Friday 19 January 2018

Blame the government, not Brexit, for the biscuit rip off

McVitie's are reducing their packets of Digestive biscuits from 500g to 400g. This means consumers will be getting seven fewer biscuits in their pack. Parts of the media have been blaming Brexit for this and the company itself has pointed the finger at the weaker pound and rising cost of raw materials.

McVitie's is shrinking the size of a packet of Digestives because of price increases caused by the Brexit drop in the pound, it claims.

The company said the value of sterling has made ingredients more expensive and it did not want to damage the quality of the biscuits.

If these were the real reasons, the obvious thing to do would be to raise the price. If companies made their products smaller every time inflation rose, everything would be tiny.

But they are not the real reasons. When the ONS looked at the 'shrinkflation' of chocolate and confectionery last year, it found no evidence that the value of sterling or the price of raw materials were responsible:

Manufacturers’ costs may also be rising because of the recent fall in the value of the pound – leading some commentators to attribute shrinkflation to the UK’s decision to leave the European Union. But our analysis doesn’t show a noticeable change following the referendum that would point towards a Brexit effect. Furthermore, others (including Which?) had been observing these shrinking pack sizes long before the EU referendum, and several manufacturers have denied that this is a major factor.

The real blame lies with Public Health England and its sugar reduction scheme. PHE have set the food industry the target of reducing sugar in its products by 20 per cent by 2020. McVitie's said last year that it was 'confident' it could achieve this.
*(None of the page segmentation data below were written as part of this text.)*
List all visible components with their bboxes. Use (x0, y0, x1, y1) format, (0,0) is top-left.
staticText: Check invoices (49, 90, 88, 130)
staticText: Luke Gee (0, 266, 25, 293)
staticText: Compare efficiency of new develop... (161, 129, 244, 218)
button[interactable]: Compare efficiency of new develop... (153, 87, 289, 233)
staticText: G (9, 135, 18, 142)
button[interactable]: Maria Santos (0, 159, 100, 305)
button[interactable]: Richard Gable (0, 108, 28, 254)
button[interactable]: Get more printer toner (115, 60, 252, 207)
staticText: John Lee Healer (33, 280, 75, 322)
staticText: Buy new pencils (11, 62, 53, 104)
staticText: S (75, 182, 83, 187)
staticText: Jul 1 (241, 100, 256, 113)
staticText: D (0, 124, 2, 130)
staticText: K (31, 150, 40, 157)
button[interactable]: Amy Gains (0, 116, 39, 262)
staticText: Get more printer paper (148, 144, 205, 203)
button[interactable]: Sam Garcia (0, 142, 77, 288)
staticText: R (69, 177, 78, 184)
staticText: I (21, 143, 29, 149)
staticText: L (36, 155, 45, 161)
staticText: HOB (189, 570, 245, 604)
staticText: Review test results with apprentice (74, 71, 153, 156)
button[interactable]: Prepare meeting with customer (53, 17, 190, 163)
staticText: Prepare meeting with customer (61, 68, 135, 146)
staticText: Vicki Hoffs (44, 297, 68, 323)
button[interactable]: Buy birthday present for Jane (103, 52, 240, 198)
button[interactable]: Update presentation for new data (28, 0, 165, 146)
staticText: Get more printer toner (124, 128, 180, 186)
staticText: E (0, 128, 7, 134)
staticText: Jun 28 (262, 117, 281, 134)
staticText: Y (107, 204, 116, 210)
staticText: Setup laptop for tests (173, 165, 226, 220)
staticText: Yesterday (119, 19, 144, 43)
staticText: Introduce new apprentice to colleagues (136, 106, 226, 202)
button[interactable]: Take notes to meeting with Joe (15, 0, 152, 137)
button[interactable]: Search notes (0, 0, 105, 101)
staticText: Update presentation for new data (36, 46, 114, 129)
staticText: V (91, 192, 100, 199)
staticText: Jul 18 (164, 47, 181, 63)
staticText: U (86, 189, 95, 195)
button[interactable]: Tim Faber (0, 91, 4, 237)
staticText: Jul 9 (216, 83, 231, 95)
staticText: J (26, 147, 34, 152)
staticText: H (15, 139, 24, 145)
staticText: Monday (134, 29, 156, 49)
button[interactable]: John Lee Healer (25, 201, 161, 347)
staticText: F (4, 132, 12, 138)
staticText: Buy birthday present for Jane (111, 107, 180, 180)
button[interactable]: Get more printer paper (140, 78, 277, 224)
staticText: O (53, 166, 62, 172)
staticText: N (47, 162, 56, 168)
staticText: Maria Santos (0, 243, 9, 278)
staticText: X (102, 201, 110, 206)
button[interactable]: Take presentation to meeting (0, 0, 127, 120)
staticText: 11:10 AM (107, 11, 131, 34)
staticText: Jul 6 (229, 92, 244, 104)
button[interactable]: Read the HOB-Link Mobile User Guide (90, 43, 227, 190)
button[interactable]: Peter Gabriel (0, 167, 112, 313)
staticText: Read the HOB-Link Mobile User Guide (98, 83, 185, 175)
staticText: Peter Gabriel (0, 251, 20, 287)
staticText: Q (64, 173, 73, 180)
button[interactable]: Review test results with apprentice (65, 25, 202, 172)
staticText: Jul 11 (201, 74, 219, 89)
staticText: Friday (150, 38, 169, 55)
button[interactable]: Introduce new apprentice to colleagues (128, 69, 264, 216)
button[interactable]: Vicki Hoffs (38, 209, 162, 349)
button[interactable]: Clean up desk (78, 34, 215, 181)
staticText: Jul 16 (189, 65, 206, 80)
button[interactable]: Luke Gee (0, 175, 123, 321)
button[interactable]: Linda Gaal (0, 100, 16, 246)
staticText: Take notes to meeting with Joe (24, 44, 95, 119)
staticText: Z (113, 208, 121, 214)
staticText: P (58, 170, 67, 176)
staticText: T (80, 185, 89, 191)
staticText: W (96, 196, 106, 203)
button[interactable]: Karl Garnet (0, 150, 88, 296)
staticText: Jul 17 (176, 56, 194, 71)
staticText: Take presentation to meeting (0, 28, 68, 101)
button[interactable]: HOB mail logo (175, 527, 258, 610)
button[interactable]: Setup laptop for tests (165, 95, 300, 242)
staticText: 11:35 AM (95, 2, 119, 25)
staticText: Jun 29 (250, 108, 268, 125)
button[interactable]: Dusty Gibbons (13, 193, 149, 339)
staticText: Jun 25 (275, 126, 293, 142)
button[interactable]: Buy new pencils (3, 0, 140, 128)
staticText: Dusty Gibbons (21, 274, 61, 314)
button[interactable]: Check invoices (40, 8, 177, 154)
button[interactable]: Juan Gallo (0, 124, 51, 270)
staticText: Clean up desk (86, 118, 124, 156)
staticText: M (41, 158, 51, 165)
But how? Artificial sweeteners do not work well in biscuits. When PHE realised that genuine product reformulation was impractical, they told the companies that reducing portion size would count as sugar reduction. Indeed, they actively encourage them to reduce portion size.

Shrinking a pack of biscuits from 500g to 400g is a reduction of twenty per cent and so McVitie's can claim to have met its target. Last year it reduced the number of Jaffa Cakes in a packet from 12 to 10, which is nearly a twenty per cent reduction. There will be more to come.

The price of the new, smaller pack of Digestives is also going to be reduced, but not by as much. It will fall from £1.25 to £1.15, a drop of 8 per cent. The result is that Public Health England can say that their target has been met, McVitie's can make a bit more money and the consumer loses out. Meanwhile, people who don't want to leave the EU can brandish this as further evidence that Brexit is making us all poorer.

But it is fake news. It has nothing to do with Brexit. It is all about the government's ridiculous childhood obesity strategy. They call it 'health by stealth'. Doing it by stealth is bad enough, but denying that it is happening while lying about the reasons behind this rip-off is intolerable.